Ketamine “combines properties that many persons — not only those with severe depression — find rewarding,” Freedman wrote. “Accordingly, ketamine is also widely used recreationally. The question raised by this trial and others is how clinicians and regulatory agencies should regard its use and abuse.”

ECT is a procedure wherein a small electrical current is sent through a patient’s brain while they are under general anesthesia, and can be quite effective for patients with difficult to treat depression.

On the other hand, ECT is a procedure wherein a small electrical current is sent through a patient’s brain while they are under general anesthesia. Contrary to its common portrayal in movies, it isn’t painful. But while the therapy can be quite effective for patients whose depression cannot be treated otherwise, studies have found that there is a risk of cognitive impairment, including memory deficits, Goldhill reported.

“It becomes a matter of which side effects are you more comfortable with,” Heifets told Goldhill. “Neither of these treatments is perfect.”

A previous meta-analysis of studies found ECT to be more effective than ketamine — but there are some caveats to that, Goldhill pointed out. Namely, that’s an overview of multiple small trials, focused on major depressive disorder, but not treatment-resistant depression per se.

The new trial has a larger sample size, so it should be better able to detect a clinical difference between patients. It also looked at patients whose cases may be considered more severe, and only patients who had no psychosis and did not respond to SSRIs, Goldhill wrote.

The trial: Mass Gen Brigham researchers conducted the study at 5 sites from March 2017 to September 2022. In all, 403 patients were randomized into two different groups: one which received ECT three times a week for three weeks, and one which received ketamine therapy two times a week for three weeks. Researchers followed the patients for an additional six months, using a depression symptom self-assessment, memory tests, and questions about their day to day.

The team found that 55% of the ketamine group reported at least a 50% improvement in their self-reported depression symptoms and their quality of life, compared to 41% in the ECT group. ECT patients did show some memory loss — which improved over the six months of followup, Goldhill reported — and musculoskeletal adverse effects. Ketamine patients reported having a trip experience during their sessions, which is common.

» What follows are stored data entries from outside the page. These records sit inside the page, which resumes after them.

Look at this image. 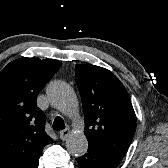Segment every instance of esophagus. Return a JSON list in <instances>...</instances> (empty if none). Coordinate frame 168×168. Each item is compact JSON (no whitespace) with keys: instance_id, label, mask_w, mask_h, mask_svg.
Instances as JSON below:
<instances>
[{"instance_id":"34e87169","label":"esophagus","mask_w":168,"mask_h":168,"mask_svg":"<svg viewBox=\"0 0 168 168\" xmlns=\"http://www.w3.org/2000/svg\"><path fill=\"white\" fill-rule=\"evenodd\" d=\"M70 133H71V130L67 127L66 129H64L60 132V134H59L60 139L63 140V141L67 140Z\"/></svg>"}]
</instances>
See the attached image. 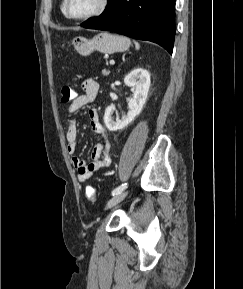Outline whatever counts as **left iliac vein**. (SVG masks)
<instances>
[{
  "mask_svg": "<svg viewBox=\"0 0 243 289\" xmlns=\"http://www.w3.org/2000/svg\"><path fill=\"white\" fill-rule=\"evenodd\" d=\"M128 192H121L119 194L114 195L108 202L107 208H111L121 202L126 196Z\"/></svg>",
  "mask_w": 243,
  "mask_h": 289,
  "instance_id": "left-iliac-vein-1",
  "label": "left iliac vein"
}]
</instances>
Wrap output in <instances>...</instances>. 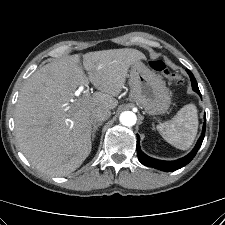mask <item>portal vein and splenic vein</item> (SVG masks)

The study suggests that patients should have the opportunity to try ketamine before ECT, says Yale’s John Krystal.

The upshot: “I believe that this study is extremely important,” John Krystal, a professor of psychiatry, neuroscience, and psychology at Yale, tells Freethink. Krystal, whose lab identified ketamine’s antidepressant properties, was not involved with the Mass Gen Brigham study. 

“It suggests that ketamine, and presumably Esketamine, are as effective for treatment-resistant symptoms of depression as electroconvulsive therapy. Compared to ECT, ketamine and Esketamine are less costly, less risky, and less burdensome to both patients and to Health Centers,” Krystal says.

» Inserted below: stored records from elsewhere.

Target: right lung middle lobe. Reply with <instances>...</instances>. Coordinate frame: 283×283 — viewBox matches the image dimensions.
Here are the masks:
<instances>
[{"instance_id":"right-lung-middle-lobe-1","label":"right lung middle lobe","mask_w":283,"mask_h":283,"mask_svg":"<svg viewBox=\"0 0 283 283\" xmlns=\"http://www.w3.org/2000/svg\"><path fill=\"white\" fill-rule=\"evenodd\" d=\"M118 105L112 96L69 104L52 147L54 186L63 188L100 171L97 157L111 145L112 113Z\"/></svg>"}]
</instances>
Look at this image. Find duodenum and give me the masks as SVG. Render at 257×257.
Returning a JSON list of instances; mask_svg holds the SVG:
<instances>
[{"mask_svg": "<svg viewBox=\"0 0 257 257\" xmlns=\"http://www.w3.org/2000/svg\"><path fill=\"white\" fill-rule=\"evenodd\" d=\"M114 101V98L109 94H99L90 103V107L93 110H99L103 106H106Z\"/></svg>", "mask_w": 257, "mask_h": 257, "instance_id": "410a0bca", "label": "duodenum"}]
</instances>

Both treatments are fast-acting, which makes them especially useful for emergency situations, but ketamine’s long-term effects are understudied. 

“The challenges with ECT and ketamine are, you can get an acute response, but how do you actually maintain it?” Anand told Goldhill. 

The results suggest that, except for cases where ketamine and Eketamine are contra-indictated, “patients with treatment-resistant symptoms of depression should have the opportunity to be treated with ketamine and Esketamine before receiving ECT,” Krystal says.